Quand le controversé Jeffrey Richmond lui propose de réaliser une double analyse très bien payée, Prothero accepte d'aller s'installer dans la maison de l'inventeur, au cœur du quartier déliquescent de Saint Nichol. Là, dans la demeure – un ancien bordel – qui appartint à Christine, la sœur défunte de Richmond, il découvre que la machine à purifier l'air londonien inventée par l'homme attire en fait les fantômes présents dans l'atmosphère et, singulièrement, la malheureuse Christine.
Trouver la vérité sur la mort de Christine, libérer son âme, régler la question des fantômes, autant de tâches imprévues qui tombent sur un Prothero qui ne peut guère compter sur un Richmond de plus en plus lointain, et qui s'amourache par ailleurs de Jane, l'une des deux bonnes de la maison.
Avec "
Les Attracteurs de Rose Street", Lucius Shepard plonge dans le Londres brumeux et sordide du XIXème siècle. Quartier mal famé, ancien lupanar, puissants qui vont au bordel pour s'encanailler, stratification sociale forte, poids des conventions, on est un peu ici chez Dorian Gray.
Mais l'essentiel est ailleurs. C'est un texte gothique, ou néogothique pour les puristes, que propose Shepard
(Fuck steampunk !). Certes, ici, pas de transport dans un Moyen-Âge fantasmé ni de monastère hanté, mais on trouve dans "

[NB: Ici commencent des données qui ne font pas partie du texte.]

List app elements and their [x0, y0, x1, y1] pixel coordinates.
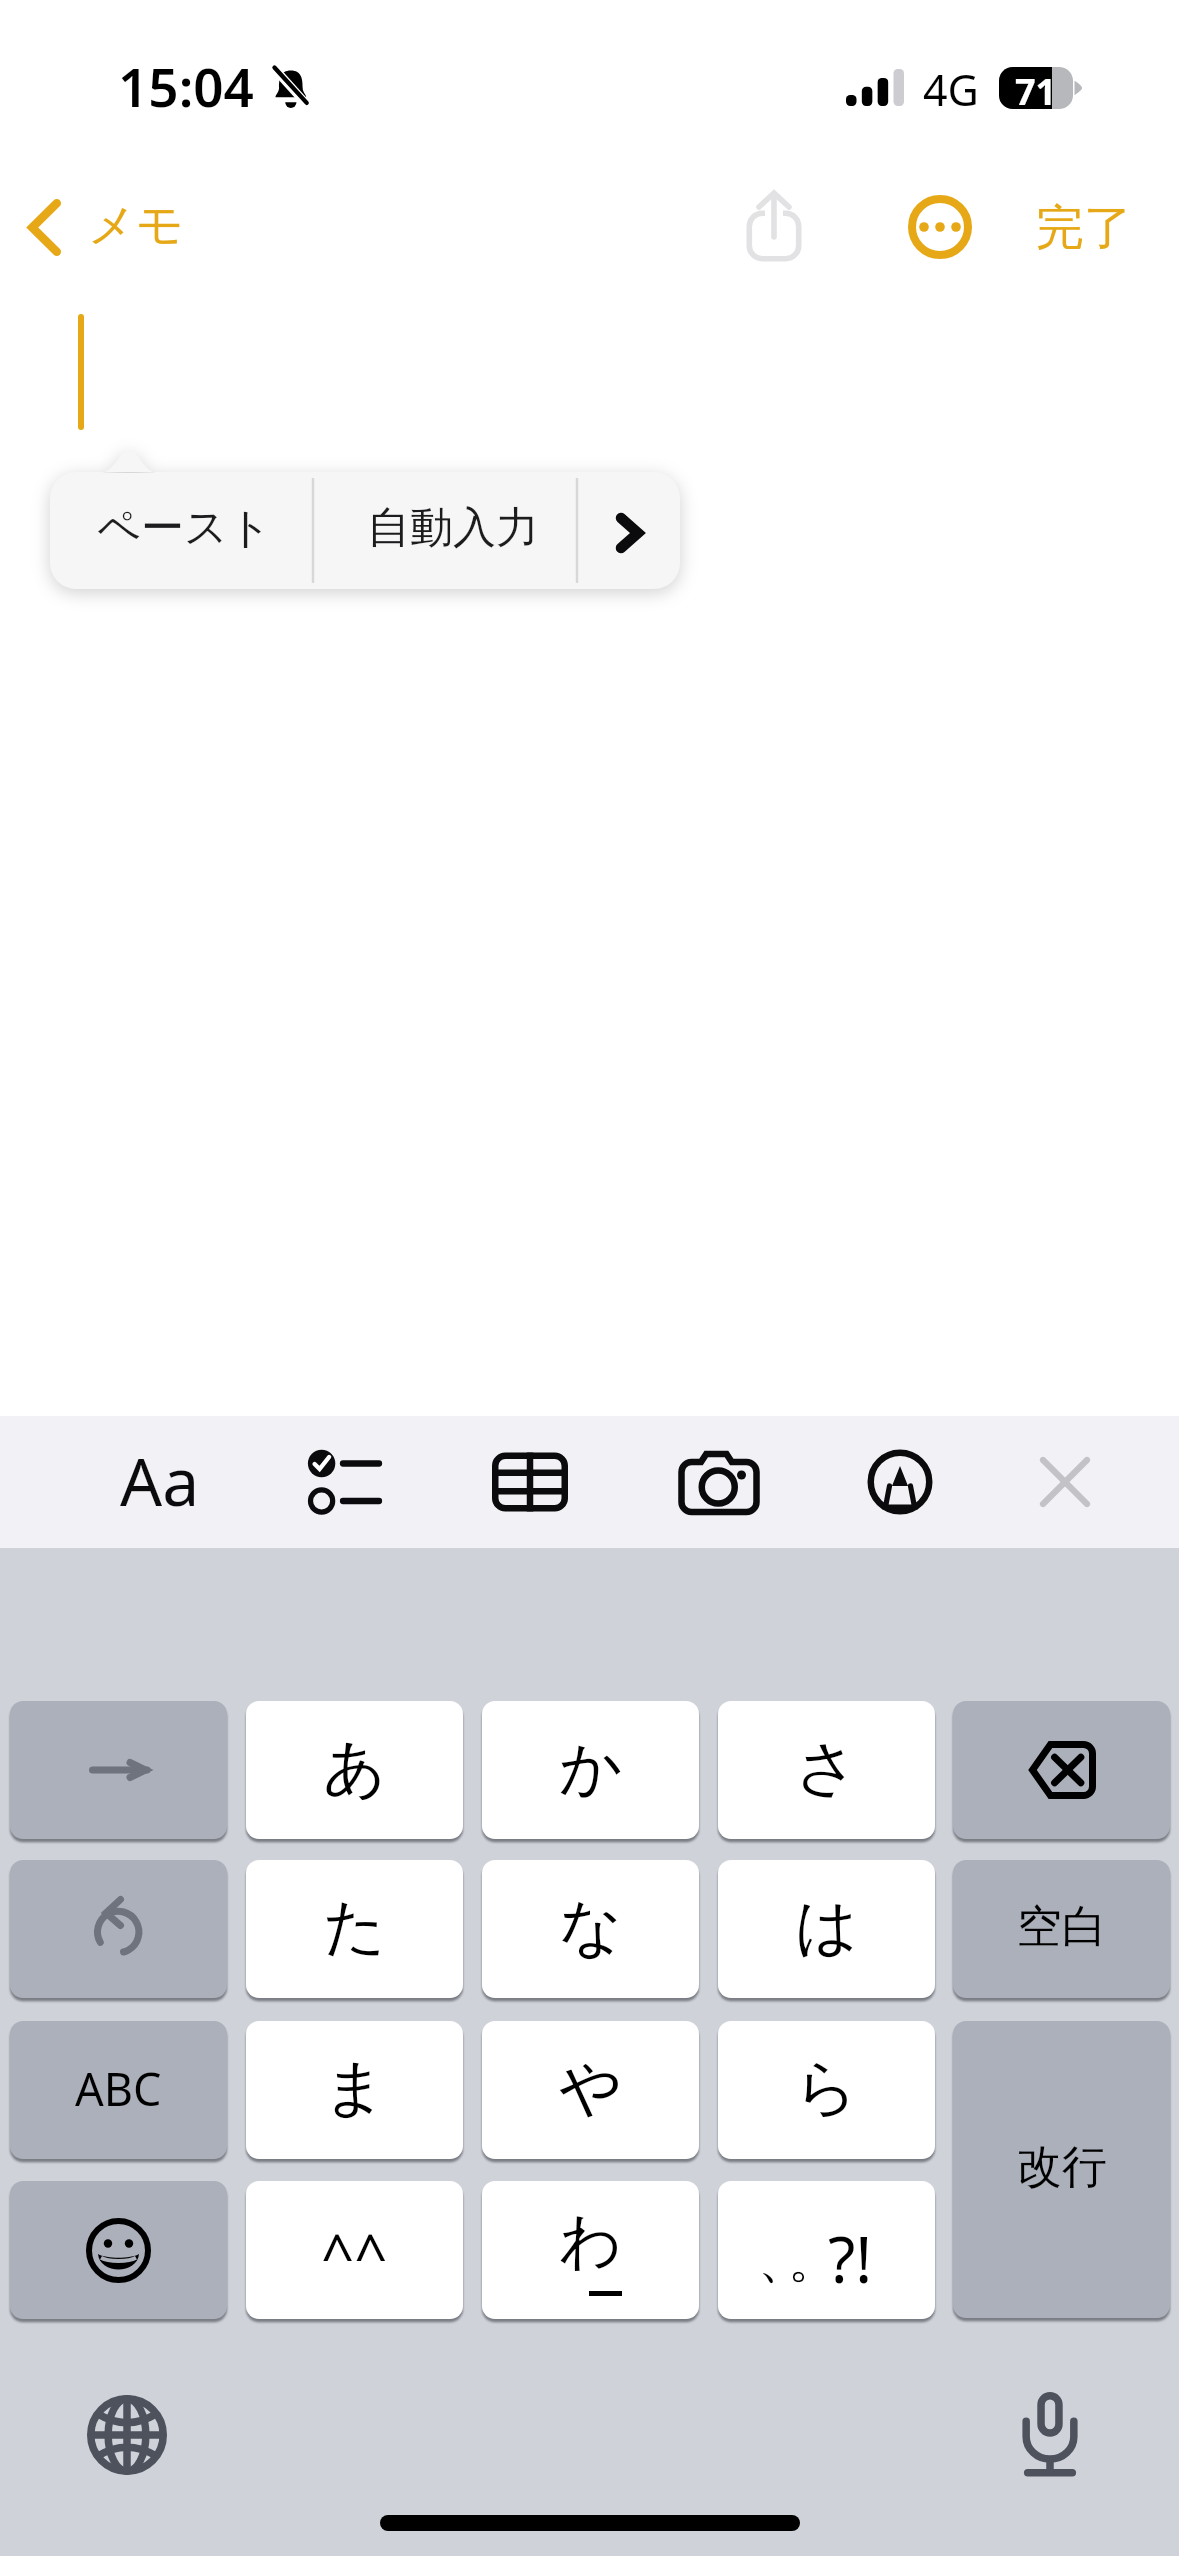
- button[interactable]: ABC: [10, 2021, 227, 2159]
- button[interactable]: ま: [246, 2021, 463, 2159]
- staticText: 4G: [923, 60, 979, 119]
- staticText: さ: [795, 1729, 859, 1807]
- button[interactable]: [10, 1701, 227, 1839]
- staticText: は: [795, 1888, 859, 1966]
- button[interactable]: さ: [718, 1701, 935, 1839]
- button[interactable]: Table: [470, 1437, 590, 1527]
- button[interactable]: Dictate: [1000, 2378, 1100, 2478]
- button[interactable]: ^^: [246, 2181, 463, 2319]
- button[interactable]: や: [482, 2021, 699, 2159]
- button[interactable]: た: [246, 1860, 463, 1998]
- staticText: ペースト: [97, 501, 273, 555]
- staticText: 、: [758, 2229, 808, 2292]
- staticText: 15:04: [118, 50, 254, 122]
- staticText: 空白: [1017, 1899, 1107, 1956]
- button[interactable]: More options: [893, 180, 987, 274]
- staticText: メモ: [88, 196, 185, 255]
- button[interactable]: Share: [729, 170, 819, 284]
- button[interactable]: あ: [246, 1701, 463, 1839]
- button[interactable]: 改行: [953, 2021, 1170, 2318]
- button[interactable]: Camera: [659, 1436, 779, 1526]
- staticText: 自動入力: [367, 501, 539, 555]
- button[interactable]: か: [482, 1701, 699, 1839]
- button[interactable]: は: [718, 1860, 935, 1998]
- staticText: や: [559, 2049, 623, 2127]
- button[interactable]: Checklist: [285, 1440, 405, 1530]
- button[interactable]: 空白: [953, 1860, 1170, 1998]
- button[interactable]: 、: [718, 2181, 935, 2319]
- button[interactable]: ら: [718, 2021, 935, 2159]
- staticText: あ: [323, 1729, 387, 1807]
- staticText: ^^: [321, 2215, 388, 2294]
- button[interactable]: Switch keyboard: [87, 2395, 167, 2475]
- button[interactable]: 完了: [1030, 192, 1138, 268]
- staticText: ま: [323, 2049, 387, 2127]
- staticText: 改行: [1017, 2139, 1107, 2196]
- button[interactable]: な: [482, 1860, 699, 1998]
- button[interactable]: [10, 2181, 227, 2319]
- button[interactable]: わ: [482, 2181, 699, 2319]
- button[interactable]: Close keyboard: [1020, 1437, 1110, 1527]
- staticText: な: [559, 1888, 623, 1966]
- staticText: わ: [559, 2202, 623, 2280]
- staticText: 71: [1015, 67, 1057, 116]
- staticText: 。: [788, 2229, 838, 2292]
- button[interactable]: [10, 1860, 227, 1998]
- staticText: た: [323, 1888, 387, 1966]
- button[interactable]: Markup: [840, 1437, 960, 1527]
- staticText: Aa: [120, 1435, 200, 1525]
- button[interactable]: Aa: [96, 1434, 224, 1530]
- staticText: ら: [795, 2049, 859, 2127]
- staticText: ABC: [75, 2058, 162, 2119]
- staticText: か: [559, 1729, 623, 1807]
- staticText: ?!: [828, 2216, 873, 2302]
- button[interactable]: メモ: [22, 186, 191, 269]
- staticText: 完了: [1036, 198, 1132, 258]
- button[interactable]: [953, 1701, 1170, 1839]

Les Attracteurs de Rose Street" de longues phrases descriptives très évocatrices, une centration sur le surnaturel et l'effroi, une tension sexuelle constante cohabitant avec un romantisme plein d'emportements. Et puis, l'ambiance amène à l'esprit quantité de références plus ou moins volontaires. Prothero, invité dans une demeure dans laquelle il s'installe à long terme, rappelle Jonathan Harker dans le château de Dracula. Richmond et sa machine évoquent plus le docteur Frankenstein que les protagonistes du cataclysmique
La fin de Londres de Robert Barr, en dépit du rôle que joue le fog londonien dans les deux récits. Les faux-semblants et les sautes d'humeur de Richmond rappellent ceux du Docteur Jekyll. Et surtout, il est impossible de ne pas penser à
La chute de la maison Usher en lisant cette histoire de passion et de fureur entre un frère et sa sœur.

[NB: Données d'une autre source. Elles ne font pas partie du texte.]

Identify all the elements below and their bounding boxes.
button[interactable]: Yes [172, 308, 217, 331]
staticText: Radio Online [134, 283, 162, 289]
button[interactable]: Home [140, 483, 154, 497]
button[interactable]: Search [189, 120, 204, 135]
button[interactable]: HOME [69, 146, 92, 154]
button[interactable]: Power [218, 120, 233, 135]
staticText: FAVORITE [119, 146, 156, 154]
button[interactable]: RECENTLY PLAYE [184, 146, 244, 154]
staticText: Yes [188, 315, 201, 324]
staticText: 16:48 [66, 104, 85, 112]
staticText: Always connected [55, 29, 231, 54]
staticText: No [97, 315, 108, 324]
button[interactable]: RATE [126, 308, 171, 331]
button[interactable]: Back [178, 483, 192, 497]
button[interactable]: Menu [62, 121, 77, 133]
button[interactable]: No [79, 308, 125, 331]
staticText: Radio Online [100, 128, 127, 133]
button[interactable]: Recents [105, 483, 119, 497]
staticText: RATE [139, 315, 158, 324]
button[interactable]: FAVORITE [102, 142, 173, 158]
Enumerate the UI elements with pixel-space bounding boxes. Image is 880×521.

Science expérimentale, fantômes, sexe, passion, mort violente et remords, "
Les Attracteurs de Rose Street" – traduit par un J.D. Brèque qui fait ici d'une pierre deux coups entre savanturiers et Shepard – est donc un pastiche très réussi de la littérature néogothique qui rend hommage à un genre d'une rare élégance et en fait une sorte de résumé conclusif.